D.C. Spending $20,000 to Paint LGBTQ Murals on Storm Drains

Artists receiving $775 each for designs

A mural in the Anacostia section of Washington / Getty Images

The District of Columbia is spending $20,000 to pay artists to paint environmentally friendly, pro-LGBTQ murals on storm drains.

Mayor Muriel Bowser unveiled a “rainbow-colored crosswalk” on Friday to promote gay pride parades that are taking place in the city this weekend. Bowser announced storm drains would also be painted by local artists to “celebrate the LGBTQ identity” and the environment.

“We are installing these temporary crosswalks as a symbol of Washington, D.C.’s inclusivity and LGBTQ pride,” Bowser said. “For many years, Washington, D.C., has been a leader on LGBTQ rights, and my administration will continue pushing forward to protect and defend the rights of and expand opportunity for our LGBTQ residents. It is an honor to be part of this installation, and I look forward to joining residents from across D.C. at the Capital Pride Parade.”

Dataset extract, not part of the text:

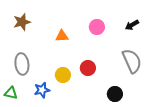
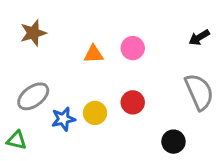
pink circle: (97, 27) -> (133, 48), moved
gray ellipse: (22, 64) -> (33, 96), turned 60
blue star: (42, 90) -> (63, 119), moved

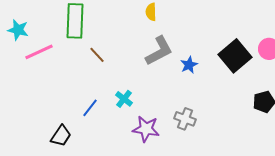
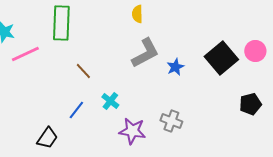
brown line: (97, 55) -> (83, 71), moved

Bowser’s office said the rainbow crosswalks are temporary in order to “comply with federal standards.”

“In order to create a more permanent installation, community members are currently working with [the Department of Energy and Environment] DOEE and the Anacostia Watershed Society (AWS) to commission artists to paint storm drains with murals that celebrate the neighborhood’s LGBTQ identity,” the mayor’s office said.

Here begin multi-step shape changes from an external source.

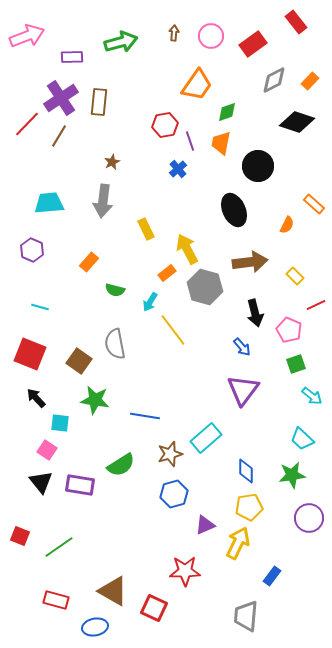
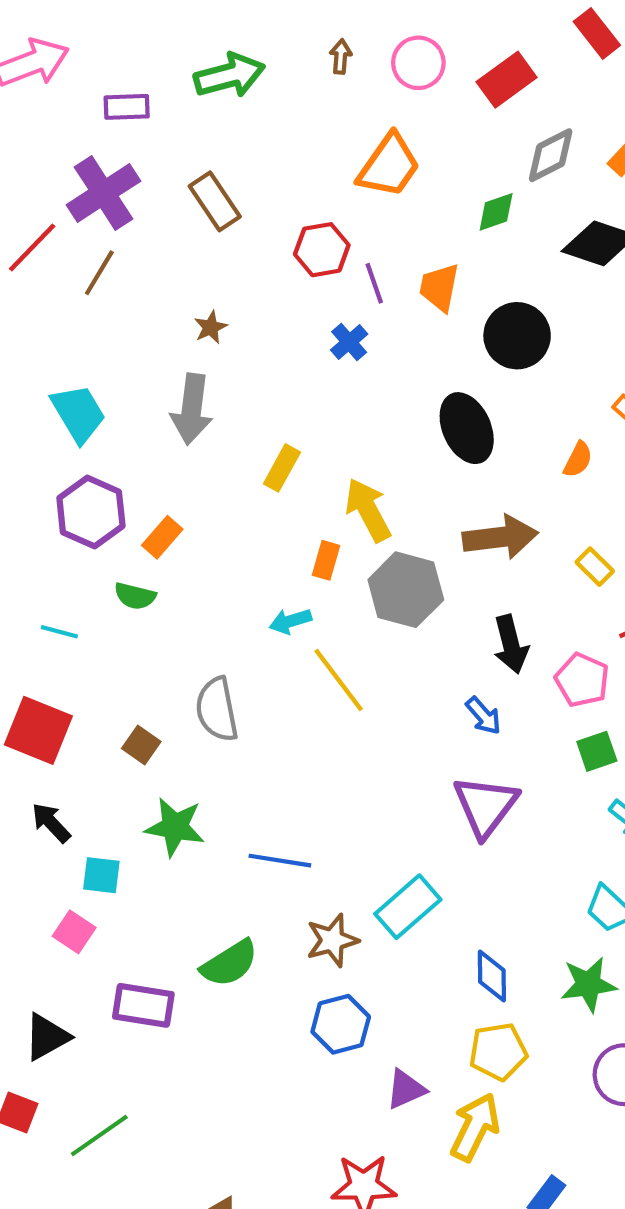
brown rectangle: (99, 102) -> (215, 201), moved, turned -40
green diamond: (227, 112) -> (496, 212), moved
cyan trapezoid: (49, 203) -> (78, 413), turned 64
yellow rectangle: (146, 229) -> (282, 468), turned 55
purple hexagon: (32, 250) -> (91, 512), moved, size x1.4
orange rectangle: (167, 273) -> (326, 560), turned -36
green semicircle: (115, 290) -> (135, 596), moved
cyan arrow: (150, 302) -> (290, 621), turned 42
brown square: (79, 361) -> (141, 745), size x0.7
black triangle: (41, 482) -> (47, 1037), moved, turned 40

The project is a joint effort by the Mayor’s Office of LGBTQ Affairs, the Anacostia Watershed Society, and several D.C. city departments, including transportation, energy, and the Office of Planning.

A spokesperson for the Anacostia Watershed Society said the organization received a “Community Stormwater Solutions” grant totaling $20,000 from the D.C. government to fund the project. Each artist will receive a $775 commission for their designs.

A total of four 10-foot long murals will be painted on storm drains on 17th street this summer, and the group will issue another call for artists to paint 12 additional murals this fall. Artists have until June 16 to apply to receive a commission.

“The goal of these murals is to both raise awareness of storm drains as a connection to our local waterways and promote the neighborhood’s LGBTQ identity,” the Anacostia Watershed Society said. Aside from the $775 commission, artists will also receive painting materials.

“Design themes should include diversity, inclusivity, and should celebrate the LGBTQ identity of the neighborhood,” the organization said.

The murals must also “incorporate an environmental theme and include the text: #TrashFreeDC.”

Restrictions include that the mural designs cannot use the drain entrance as a “mouth” of any animal or person. Murals must also be “applied using environmentally-friendly paint.”